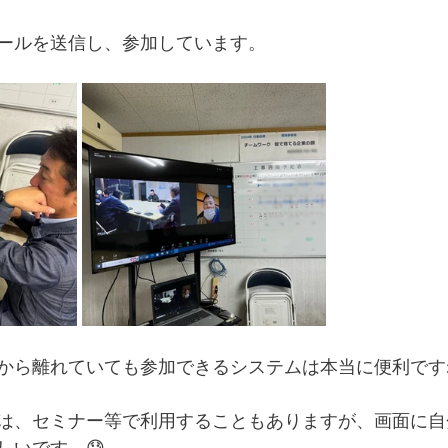
ールを送信し、参加しています。
から離れていても参加できるシステムは本当に便利です
は、セミナー等で利用することもありますが、画面に自
しいです…😓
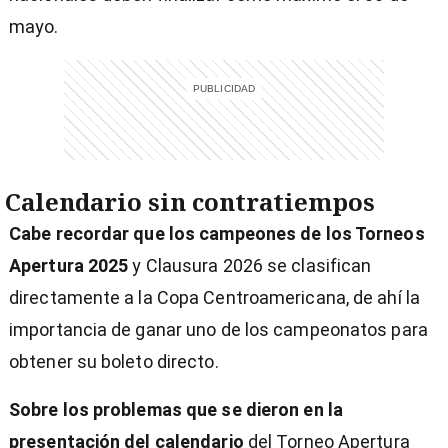
mayo.
Calendario sin contratiempos
Cabe recordar que los campeones de los Torneos
Apertura 2025
y Clausura 2026 se clasifican
directamente a la Copa Centroamericana, de ahí la
importancia de ganar uno de los campeonatos para
obtener su boleto directo.
Sobre los problemas que se dieron en la
presentación del calendario
del Torneo Apertura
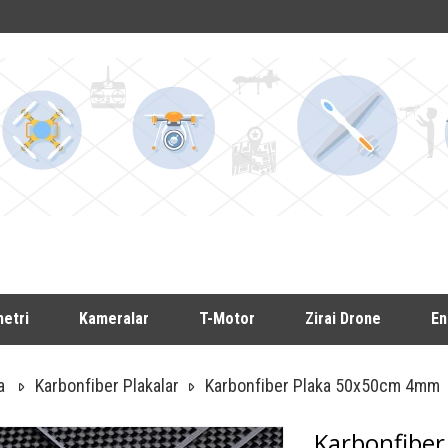
etri
Kameralar
T-Motor
Zirai Drone
En
a
Karbonfiber Plakalar
Karbonfiber Plaka 50x50cm 4mm
Karbonfibe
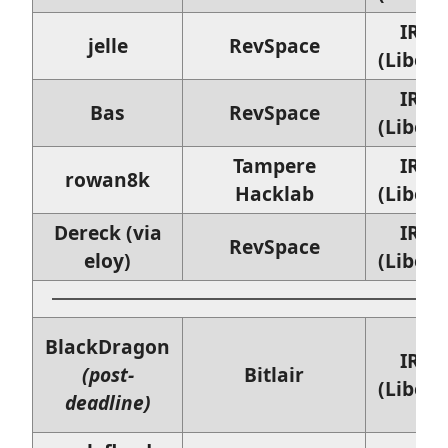
IRC
jelle
RevSpace
(Libera
IRC
Bas
RevSpace
(Libera
Tampere
IRC
rowan8k
Hacklab
(Libera
Dereck (via
IRC
RevSpace
eloy)
(Libera
BlackDragon
IRC
(post-
Bitlair
(Libera
deadline)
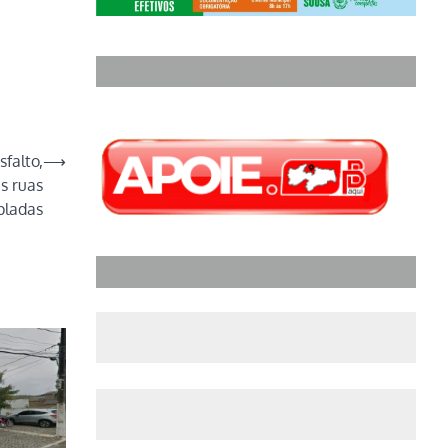
falto,
⟶
s ruas
pladas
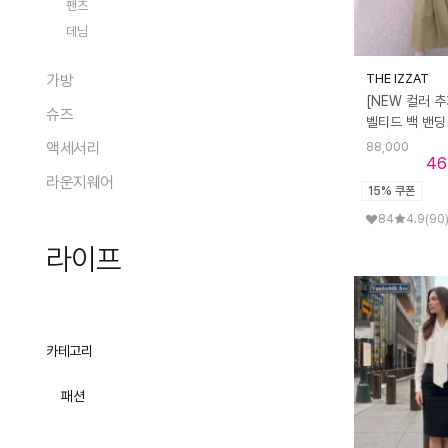
팬츠
가디건/베스트
데님
트렌치
THE IZZAT
가방
[NEW 컬러 추
슈즈
전체
액세서리
88,000
숄더백
전체
46
크로스백
라운지웨어
펌프스
전체
15% 쿠폰
에코/캔버스백
플랫
모자
84
4.9
(90
전체
토트백
로퍼
지갑
라이프
여성 상의
백팩
슬리퍼/뮬
스카프/머플러
여성 하의
클러치/파우치
샌들
패션 액세서리
페어
액세서리
전체상품
부츠
아이웨어
원피스/슬립
캐리어
스니커즈/운동화
리빙
쥬얼리
카테고리
투피스/세트
시계
키친
ACC
전체
패션
양말/스타킹
가구
홈데코
전체
기타잡화
오브제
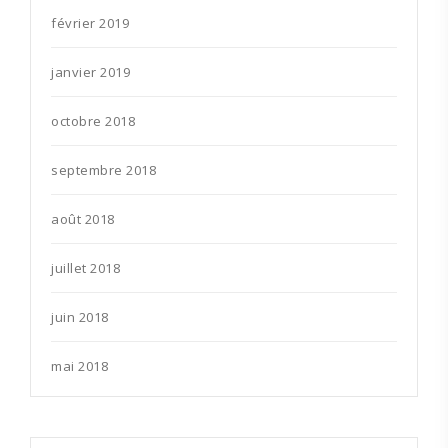
février 2019
janvier 2019
octobre 2018
septembre 2018
août 2018
juillet 2018
juin 2018
mai 2018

## WHAT THE EXERCISE ASKS
Lines holding the word "Karbonfiber" are the answer; copy every one from the records above.

## ANSWER FOR THE TASK
Karbonfiber Plakalar
Karbonfiber Plaka 50x50cm 4mm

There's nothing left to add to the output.